If you listen to NPR on your way home from work, you're probably familiar with the voice of Ari Shapiro. He's reported around the world and as of last year, he's one of the hosts of All Things Considered.  But when he's on vacation, he uses his voice in a different way. For the past seven years, Shapiro has been a regular guest singer with the "Little Orchestra" known as Pink Martini.  Cooper McKim talks with Ari Shapiro about his career as a performer.

Shapiro began performing with Pink Martini by chance.  He grew up in Portland, Oregon around the same time the group was getting their start there.  During his high school years, Shapiro would go watch the band perform in small bars and clubs.  Soon, he befriended the Pink Martini’s band leader Thomas Lauderdale and their singer, China Forbes.  And for a long time, he was just a fan. Until, "one day, they came to town and I had this barbecue. It went all night, and it turned into this sing-along around my piano. And the next day the band leader Thomas said, 'Hey, we've got a concept for a song we want a man to sing on the next album, but we don't have anybody to sing it. Why don't you sing this song on our album?'" Shapiro says.

"It's unreal to me, not only that I get to perform in these beautiful places, with musicians who I love, but that it's a band that I've been a fan of since I was a kid."

He didn't think it would happen, but soon, he found himself back in Portland at a studio with the band.

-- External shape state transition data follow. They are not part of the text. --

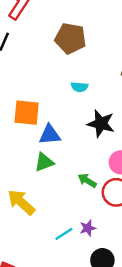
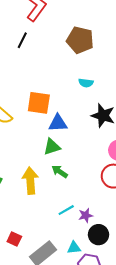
green arrow: (87, 180) -> (60, 172), moved
yellow arrow: (21, 202) -> (30, 181), turned 40
purple star: (88, 228) -> (86, 215), moved

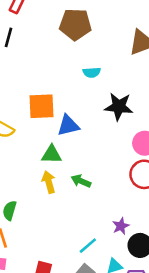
green triangle: (52, 147) -> (52, 155), moved, turned 30
yellow arrow: (30, 181) -> (49, 182), moved, size x0.7
cyan line: (66, 210) -> (88, 246), moved

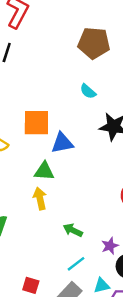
brown pentagon: (75, 24) -> (94, 43), moved
cyan semicircle: (92, 72) -> (88, 91), turned 42
green arrow: (81, 181) -> (73, 230), moved

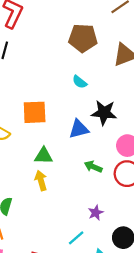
blue triangle: (62, 143) -> (79, 129), moved
green arrow: (73, 230) -> (93, 167), moved
purple star: (110, 246) -> (96, 213), moved

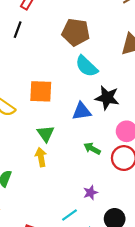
brown pentagon: (83, 38) -> (76, 32), moved
cyan semicircle: (80, 82) -> (86, 66), size x1.6
green triangle: (44, 156) -> (46, 134), turned 48

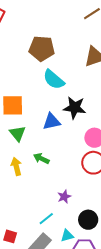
green triangle: (46, 134) -> (17, 133), moved
green arrow: (92, 148) -> (41, 159), moved

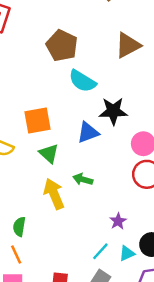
brown pentagon: (42, 49) -> (62, 46), turned 30
yellow arrow: (16, 166) -> (54, 194), size x1.4
cyan triangle: (67, 236) -> (127, 253), moved

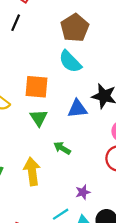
cyan semicircle: (82, 81) -> (70, 62), moved
yellow arrow: (54, 194) -> (32, 171), moved

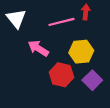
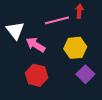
white triangle: (16, 19) -> (15, 31), moved
red hexagon: (61, 75) -> (37, 75), moved

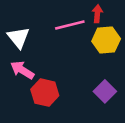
pink arrow: (36, 45) -> (22, 70), moved
yellow hexagon: (75, 48) -> (106, 40), moved

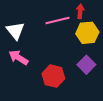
purple square: (105, 91) -> (86, 65), moved
red hexagon: (45, 93) -> (53, 76), moved

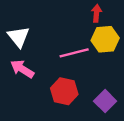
pink line: (57, 21) -> (74, 53), moved
purple square: (86, 65) -> (105, 101), moved

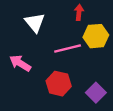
red arrow: (96, 13) -> (79, 12), moved
white triangle: (19, 37) -> (35, 23), moved

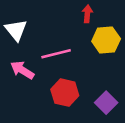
white triangle: (35, 23) -> (16, 30), moved
pink line: (68, 49) -> (56, 54), moved

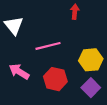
yellow hexagon: (106, 40) -> (91, 60), moved
pink arrow: (22, 70) -> (19, 72), moved

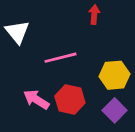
pink arrow: (19, 72) -> (36, 100), moved

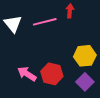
pink line: (61, 58) -> (45, 22), moved

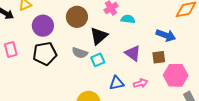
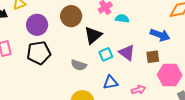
gray semicircle: (80, 53) -> (79, 65), moved
cyan square: (98, 60) -> (106, 54), moved
pink arrow: (141, 83) -> (138, 90), moved

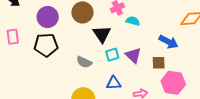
black triangle: (93, 35) -> (102, 34), turned -30

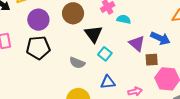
cyan square: (112, 55) -> (105, 54), turned -32
purple triangle: (133, 55) -> (137, 43), moved

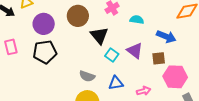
cyan semicircle: (124, 19) -> (137, 20), moved
purple triangle: (137, 43) -> (135, 51), moved
gray semicircle: (77, 63) -> (87, 76), moved

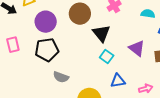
cyan semicircle: (137, 20) -> (148, 14), moved
cyan square: (112, 55) -> (107, 56), moved
gray semicircle: (87, 76) -> (61, 77), moved

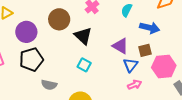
cyan semicircle: (148, 14) -> (127, 10), turned -64
cyan square: (107, 56) -> (84, 65), moved
blue triangle: (118, 81) -> (130, 65), moved, turned -35

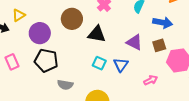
black triangle: (83, 36) -> (97, 34), turned -30
black pentagon: (31, 60) -> (46, 60), turned 30
blue triangle: (130, 65) -> (121, 65), moved

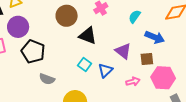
purple circle: (40, 33) -> (18, 27), moved
pink arrow: (151, 80) -> (133, 81), moved

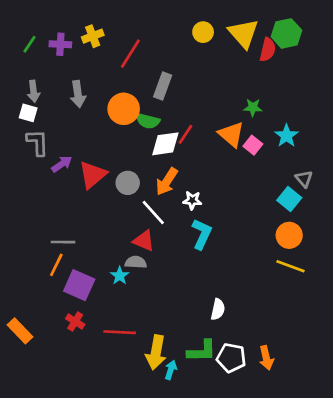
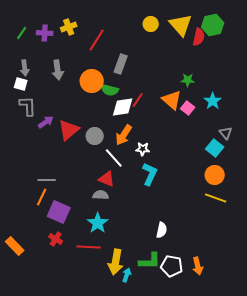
cyan star: (120, 276) -> (98, 223), moved, size x1.5

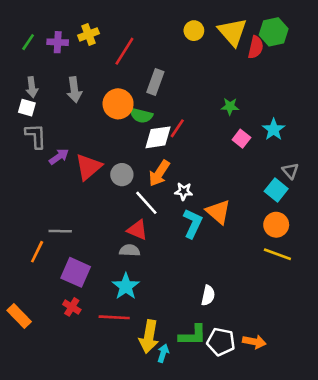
green star: (188, 80) -> (230, 106), moved
orange triangle: (172, 100) -> (218, 212), moved
orange line: (42, 197) -> (37, 252), moved
orange arrow: (198, 266) -> (254, 342), turned -66

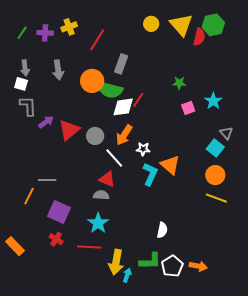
green semicircle: (141, 115) -> (110, 90), size x1.4
pink square: (241, 139) -> (188, 108), turned 32
white pentagon: (221, 342) -> (172, 266), turned 30

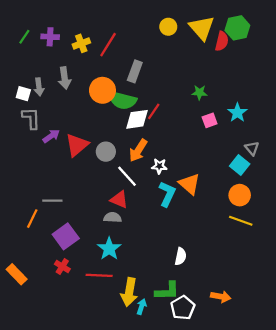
yellow cross: (69, 27) -> (81, 43), moved
gray arrow: (25, 68) -> (39, 87), moved
purple square: (59, 212) -> (66, 236), turned 30
white pentagon: (172, 266) -> (183, 308), moved

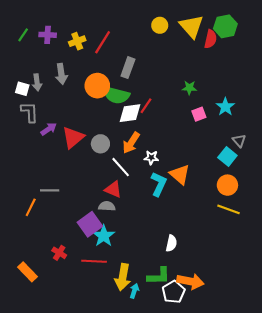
purple square: (66, 236) -> (90, 224), moved
orange rectangle: (17, 274) -> (27, 272), moved
orange arrow: (221, 297) -> (190, 281), moved, size x1.4

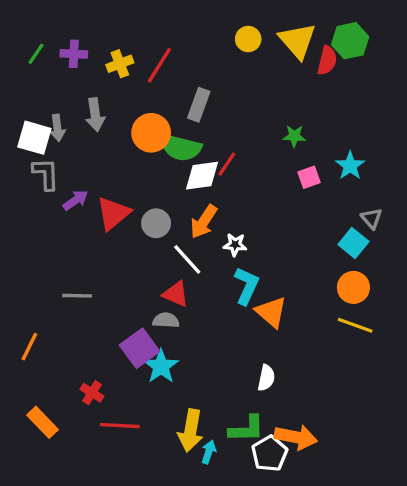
white square: (22, 89) -> (34, 138), size x1.5
orange triangle: (180, 174) -> (271, 312), moved
orange line: (31, 207) -> (29, 347), moved
red line: (94, 261) -> (120, 426), moved

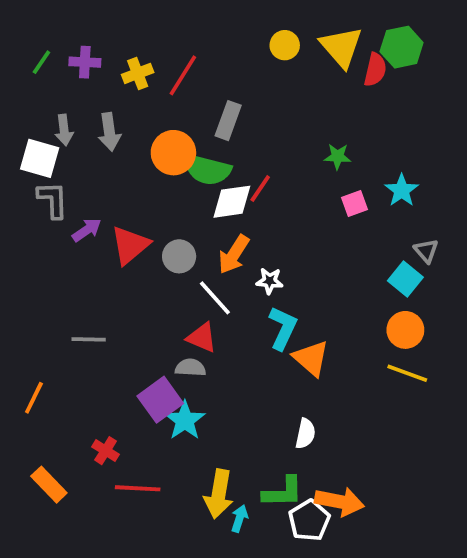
gray arrow: (57, 128) -> (64, 130), moved

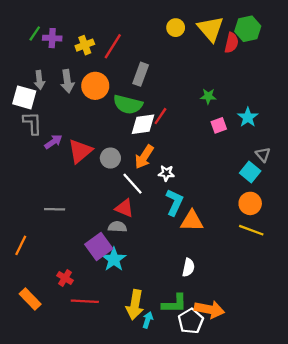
green line: (41, 62) -> (35, 33), moved
orange circle: (173, 153) -> (95, 86), moved
orange triangle: (311, 358) -> (192, 221), turned -40

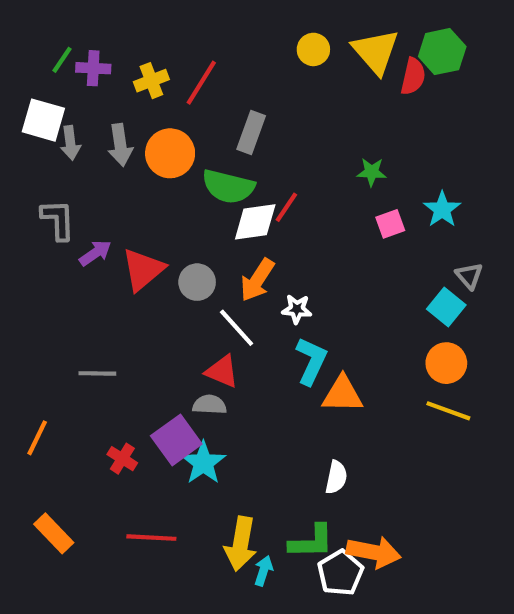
white square: (24, 97) -> (43, 120), moved
red cross: (65, 278) -> (122, 459), moved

Shapiro performed the song "But Now I'm Back" on Pink Martini's ‘09 album: Splendor in the Grass.  Band leader, Thomas Lauderdale, followed up with Shapiro soon after, saying now he would have to do a live performance too.  That's how he ended up in front of 18,000 people at the Hollywood Bowl.

"It was an amazing experience. I remember seeing all the camera bulbs flashing, and hearing the crickets and cicadas, and just feeling the glare of the spotlight.  And feeling like it was very surreal that I had not come up with the band playing through these tiny clubs. But somehow I had this incredible privilege and good fortune to just parachute into this beautiful venue," Shapiro recalls.

Since then, Shapiro has been on three more albums and traveled around the world with the group. He's still amazed that this is now his reality. "Literally, I'll sit in the audience listening to sound check, just loving [hearing] these songs that I've now been hearing for more than 20 years, pinching myself that I get to be a part of this band that I've loved so much since I was a kid," he says. 

CHRIS HORNBECKER
Credit CHRIS HORNBECKER
"PINK MARTINI: A TABLEAU VIVANT"

After seven years with Pink Martini, Shapiro finds that performing tunes with them isn't all that different from his work in radio.  He explains, "because Pink Martini is in so many languages, I feel like in a more kind of emotional way it can do the same thing that a good NPR story can do -- which is take you someplace where you wouldn't otherwise go... it's a connection to people who we might feel very far away from and helping to bridge that gap."

Shapiro will be performing with Pink Martini at the Gaillard Center in Charleston on July 26th.  Until then, he'll be humming on his bicycle to keep his vocal cords fresh.